The company altered that plan, analysts say, because of losses in fixed-income resulting from the 1998 emerging-market crisis and a lengthy but unsuccessful bid this summer to merge with the French investment bank Paribas.

"It's the same management, but they have significantly changed their strategy" since buying Cowen, said Sarah Manton, an analyst at HSBC Investment Bank PLC in London. "They're more interested in shareholder-friendliness, and more focused on their region and areas of expertise."

Mr. Fennebresque said the parent's merger battle had no impact on its hiring abilities. "The commitment [of Paris] remains unabated," he said.

SG Cowen has been filling in gaps since the early spring, and most of its major division heads came from outside the company, including Mr. Fennebresque, who joined from UBS AG.

In March, SG Cowen hired three managing directors to head technology corporate finance, including Timothy Walsh of Morgan Stanley Dean Witter & Co. In June the firm said that Peter Reikes, the former head of PaineWebber's health-care practice, had joined the firm.

Mr. Fennebresque said SG Cowen is already benefiting from its first-half hiring and has quickly built up a backlog of equity deals for next year.
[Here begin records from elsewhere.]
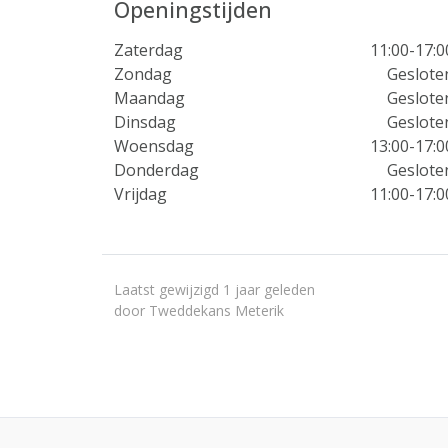
Openingstijden
Zaterdag
11:00-17:0
Zondag
Geslote
Maandag
Geslote
Dinsdag
Geslote
Woensdag
13:00-17:0
Donderdag
Geslote
Vrijdag
11:00-17:0
Laatst gewijzigd 1 jaar geleden
door Tweddekans Meterik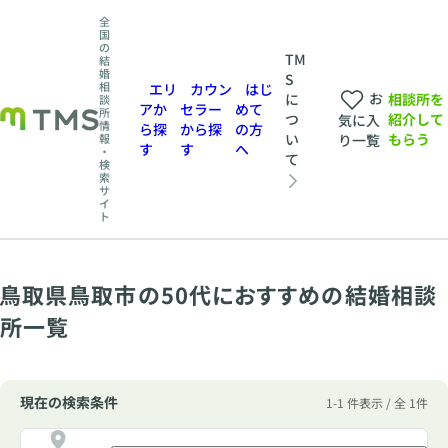
全
国
の
TM
結
婚
S
相
エリ
カウン
はじ
お
相談所を
に
談
アか
セラー
めて
所
紹介して
つ
気に入
情
ら探
から探
の方
もらう
い
報
り一覧
す
す
へ
・
て
検
索
サ
イ
ト
鳥取県鳥取市の50代におすすめの結婚相談
所一覧
現在の検索条件
1-1 件表示 / 全 1件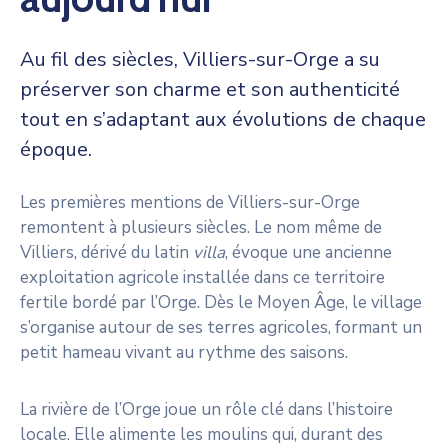
Au fil des siècles, Villiers-sur-Orge a su
préserver son charme et son authenticité
tout en s’adaptant aux évolutions de chaque
époque.
Les premières mentions de Villiers-sur-Orge
remontent à plusieurs siècles. Le nom même de
Villiers, dérivé du latin
villa
, évoque une ancienne
exploitation agricole installée dans ce territoire
fertile bordé par l’Orge. Dès le Moyen Âge, le village
s’organise autour de ses terres agricoles, formant un
petit hameau vivant au rythme des saisons.
La rivière de l’Orge joue un rôle clé dans l’histoire
locale. Elle alimente les moulins qui, durant des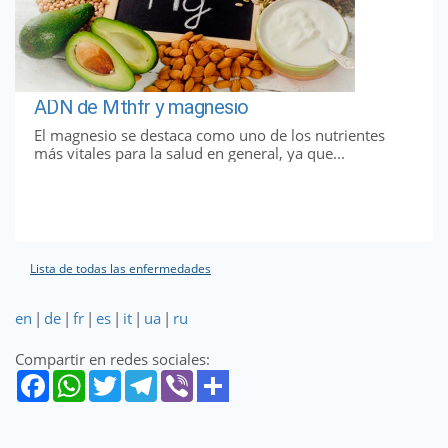
ADN de Mthfr y magnesio
El magnesio se destaca como uno de los nutrientes
más vitales para la salud en general, ya que...
Lista de todas las enfermedades
en
|
de
|
fr
|
es
|
it
|
ua
|
ru
Compartir en redes sociales: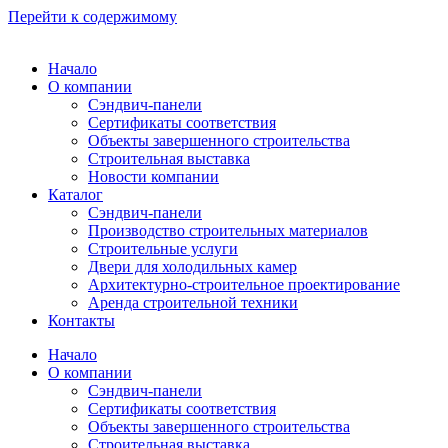
Перейти к содержимому
Начало
О компании
Сэндвич-панели
Сертификаты соответствия
Объекты завершенного строительства
Строительная выставка
Новости компании
Каталог
Сэндвич-панели
Производство строительных материалов
Строительные услуги
Двери для холодильных камер
Архитектурно-строительное проектирование
Аренда строительной техники
Контакты
Начало
О компании
Сэндвич-панели
Сертификаты соответствия
Объекты завершенного строительства
Строительная выставка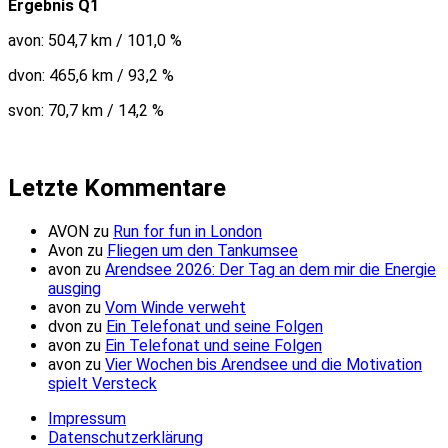
Ergebnis Q1
avon: 504,7 km / 101,0 %
dvon: 465,6 km / 93,2 %
svon: 70,7 km / 14,2 %
Letzte Kommentare
AVON
zu
Run for fun in London
Avon
zu
Fliegen um den Tankumsee
avon
zu
Arendsee 2026: Der Tag an dem mir die Energie
ausging
avon
zu
Vom Winde verweht
dvon
zu
Ein Telefonat und seine Folgen
avon
zu
Ein Telefonat und seine Folgen
avon
zu
Vier Wochen bis Arendsee und die Motivation
spielt Versteck
Impressum
Datenschutzerklärung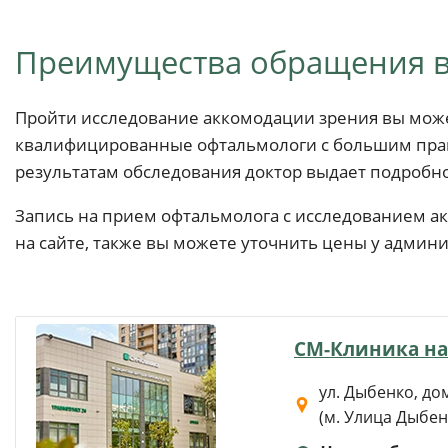
Преимущества обращения в
Пройти исследование аккомодации зрения вы може
квалифицированные офтальмологи с большим прак
результатам обследования доктор выдает подробн
Запись на прием офтальмолога с исследованием ак
на сайте, также вы можете уточнить цены у админи
СМ-Клиника на
ул. Дыбенко, дом 
(м. Улица Дыбен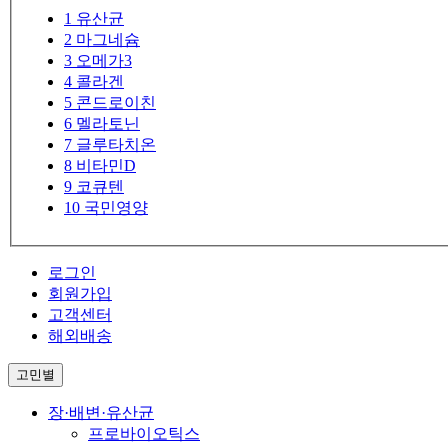
1
유산균
2
마그네슘
3
오메가3
4
콜라겐
5
콘드로이친
6
멜라토닌
7
글루타치온
8
비타민D
9
코큐텐
10
국민영양
로그인
회원가입
고객센터
해외배송
고민별
장·배변·유산균
프로바이오틱스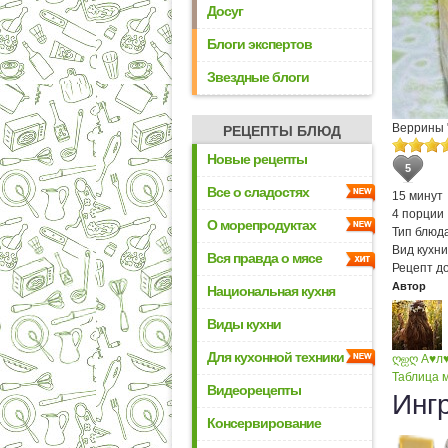
Досуг
Блоги экспертов
Звездные блоги
Веррины 
РЕЦЕПТЫ БЛЮД
Новые рецепты
5
Все о сладостях
15 минут
4 порции
О морепродуктах
Тип блюда
Вид кухни
Вся правда о мясе
Рецепт д
Автор
Национальная кухня
Виды кухни
Для кухонной техники
ღஐღ A♥л
Таблица м
Видеорецепты
Инг
Консервирование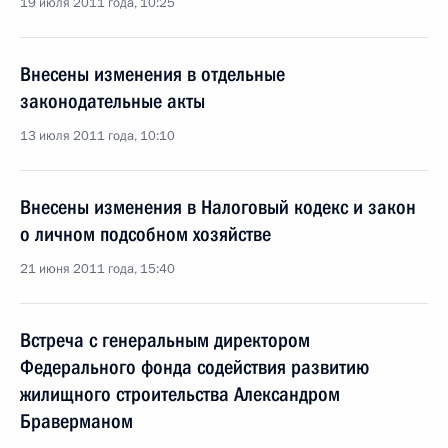
19 июля 2011 года, 10:25
Внесены изменения в отдельные
законодательные акты
13 июля 2011 года, 10:10
Внесены изменения в Налоговый кодекс и закон
о личном подсобном хозяйстве
21 июня 2011 года, 15:40
Встреча с генеральным директором
Федерального фонда содействия развитию
жилищного строительства Александром
Браверманом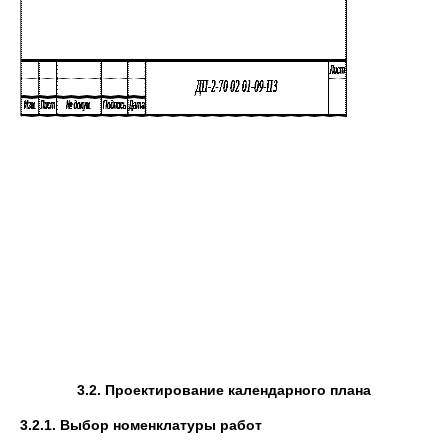
3.2. Проектирование календарного плана
3.2.1. Выбор номенклатуры работ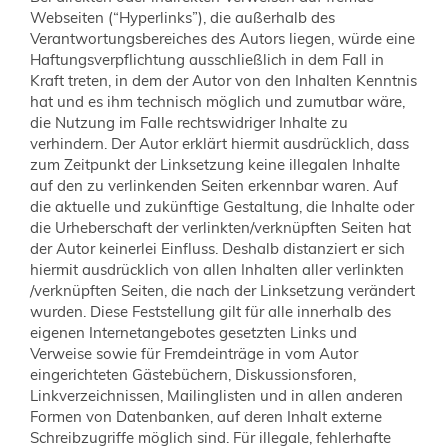
Webseiten (“Hyperlinks”), die außerhalb des
Verantwortungsbereiches des Autors liegen, würde eine
Haftungsverpflichtung ausschließlich in dem Fall in
Kraft treten, in dem der Autor von den Inhalten Kenntnis
hat und es ihm technisch möglich und zumutbar wäre,
die Nutzung im Falle rechtswidriger Inhalte zu
verhindern. Der Autor erklärt hiermit ausdrücklich, dass
zum Zeitpunkt der Linksetzung keine illegalen Inhalte
auf den zu verlinkenden Seiten erkennbar waren. Auf
die aktuelle und zukünftige Gestaltung, die Inhalte oder
die Urheberschaft der verlinkten/verknüpften Seiten hat
der Autor keinerlei Einfluss. Deshalb distanziert er sich
hiermit ausdrücklich von allen Inhalten aller verlinkten
/verknüpften Seiten, die nach der Linksetzung verändert
wurden. Diese Feststellung gilt für alle innerhalb des
eigenen Internetangebotes gesetzten Links und
Verweise sowie für Fremdeinträge in vom Autor
eingerichteten Gästebüchern, Diskussionsforen,
Linkverzeichnissen, Mailinglisten und in allen anderen
Formen von Datenbanken, auf deren Inhalt externe
Schreibzugriffe möglich sind. Für illegale, fehlerhafte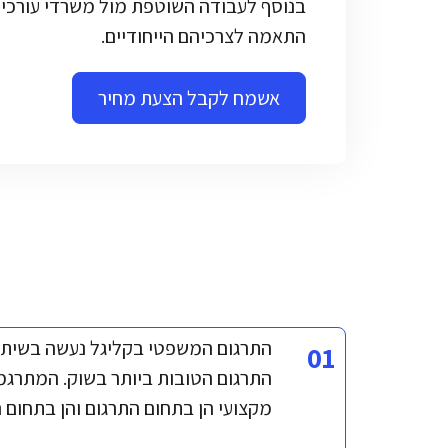
בנוסף לעבודה השוטפת מול משרדי עורכי ד
התאמה לצרכיהם הייחודיים.
אשמח לקבל הצעת מחיר
התרגום המשפטי בקליגל נעשה בשיתו
01
התרגום הטובות ביותר בשוק. המתרגמי
מקצועי הן בתחום התרגום והן בתחום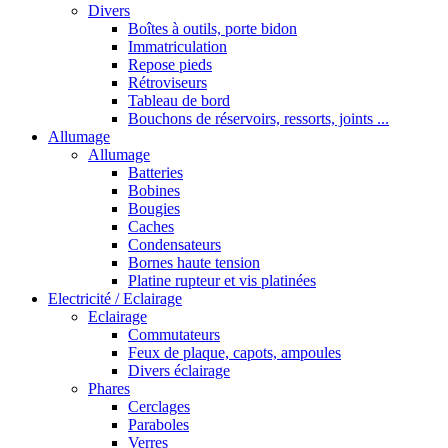
Divers
Boîtes à outils, porte bidon
Immatriculation
Repose pieds
Rétroviseurs
Tableau de bord
Bouchons de réservoirs, ressorts, joints ...
Allumage
Allumage
Batteries
Bobines
Bougies
Caches
Condensateurs
Bornes haute tension
Platine rupteur et vis platinées
Electricité / Eclairage
Eclairage
Commutateurs
Feux de plaque, capots, ampoules
Divers éclairage
Phares
Cerclages
Paraboles
Verres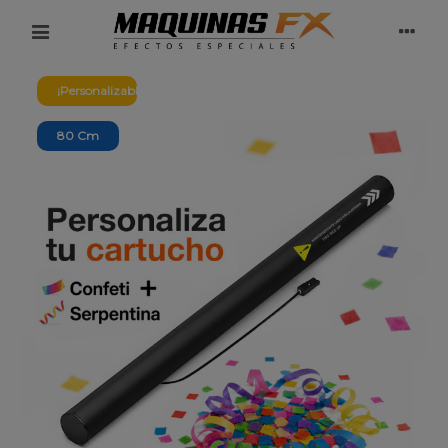
¡Personalizable!
80 Cm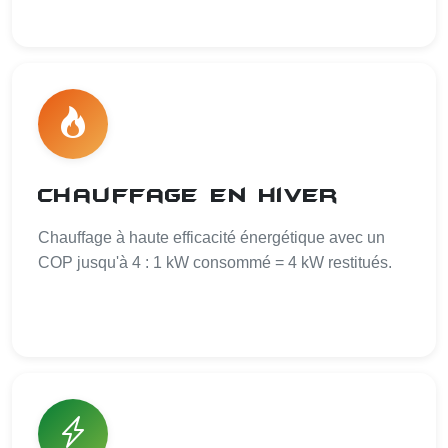
Chauffage en hiver
Chauffage à haute efficacité énergétique avec un
COP jusqu'à 4 : 1 kW consommé = 4 kW restitués.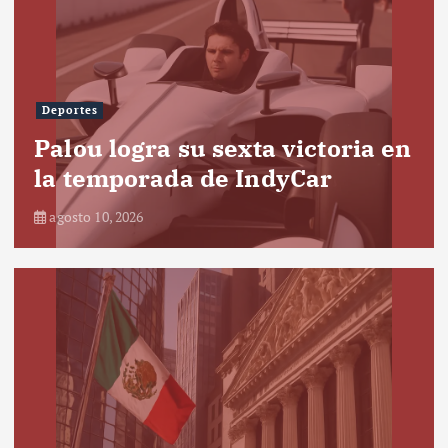
Deportes
Palou logra su sexta victoria en
la temporada de IndyCar
agosto 10, 2026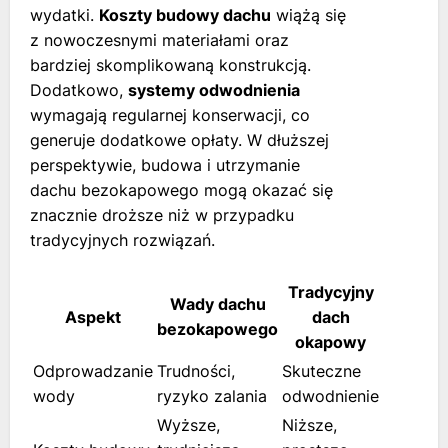
wydatki.
Koszty budowy dachu
wiążą się
z nowoczesnymi materiałami oraz
bardziej skomplikowaną konstrukcją.
Dodatkowo,
systemy odwodnienia
wymagają regularnej konserwacji, co
generuje dodatkowe opłaty. W dłuższej
perspektywie, budowa i utrzymanie
dachu bezokapowego mogą okazać się
znacznie droższe niż w przypadku
tradycyjnych rozwiązań.
Tradycyjny
Wady dachu
Aspekt
dach
bezokapowego
okapowy
Odprowadzanie
Trudności,
Skuteczne
wody
ryzyko zalania
odwodnienie
Wyższe,
Niższe,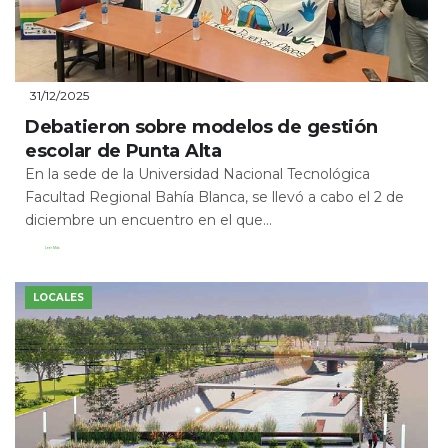
31/12/2025
Debatieron sobre modelos de gestión
escolar de Punta Alta
En la sede de la Universidad Nacional Tecnológica
Facultad Regional Bahía Blanca, se llevó a cabo el 2 de
diciembre un encuentro en el que...
Leer Más
LOCALES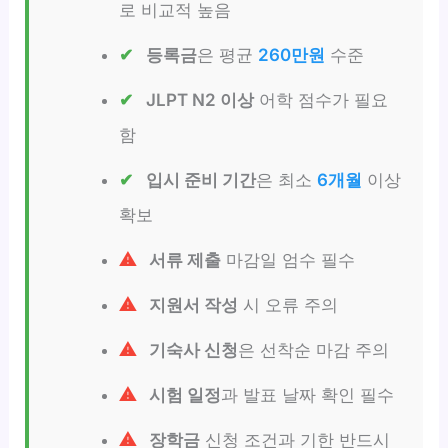
로 비교적 높음
등록금
은 평균
260만원
수준
JLPT N2 이상
어학 점수가 필요
함
입시 준비 기간
은 최소
6개월
이상
확보
서류 제출
마감일 엄수 필수
지원서 작성
시 오류 주의
기숙사 신청
은 선착순 마감 주의
시험 일정
과 발표 날짜 확인 필수
장학금
신청 조건과 기한 반드시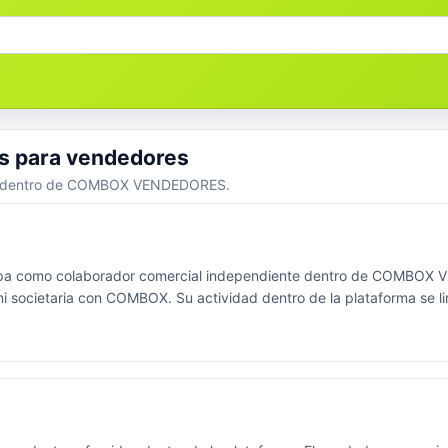
s para vendedores
io dentro de COMBOX VENDEDORES.
cipa como colaborador comercial independiente dentro de COMBOX 
ni societaria con COMBOX. Su actividad dentro de la plataforma se li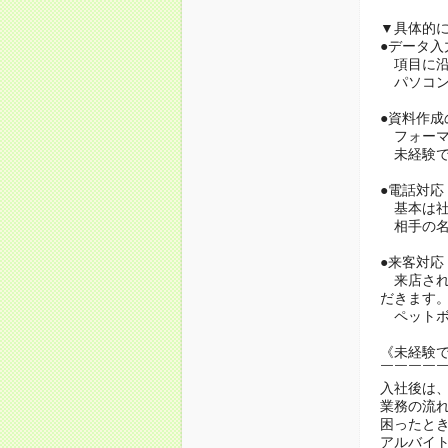
▼具体的
●データ入
項目に沿
パソコン
●資料作成
フォーマ
未経験で
●電話対応
基本は社
相手の名
●来客対応
来店され
だきます
ペットボ
《未経験
￣￣￣￣
入社後は
業務の流
困ったと
アルバイ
It has completed some, serving as lead manager on the $67.5 million initial public offering by Crossroads Systems of Austin, Tex., which more than quadrupled in value the first day of trading.

But the surest sign that SG Cowen is beginning to move back up in the league tables will be when its name starts appearing more often on the left-hand side of issuers' prospectuses, where the lead managers appear, rather than on the right, where the co-managers are listed.

It has its work cut out for it. In the first 11 months, SG Cowen co-managed 51 common stock deals in the United States but was the bookrunner on only six deals.

And key personnel changes have continued this quarter, a sign that there may still be further wrinkles to smooth out.

Curtis Welling, who had been head of investment banking at Societe Generale since 1996, resigned in early November because of differences "over the strategic direction of Societe Generale's investment banking business," he said from his Connecticut home. Sources said the resignation of Mr. Welling, who oversaw the acquisitions of Cowen and the utilities mergers specialist firm Barr Devlin, was closely linked to his failure to get the top position at SG Americas after the death of chief executive Jean Huet in mid-October.

SocGen has had much more success with Barr Devlin, which brought 14 mergers and acquisition specialists to the banking company. The company is the No. 10-ranked firm in the utilities field, with a 10% share of the market.

Societe Generale is one of many commercial banks trying to build equities or advisory functions by buying boutique investment firms. Most recently, Chase Manhattan Corp. announced in September that it would buy Hambrecht & Quist Group. And other firms are still digesting merger prizes, as Bank of America Corp. is doing with Montgomery Securities.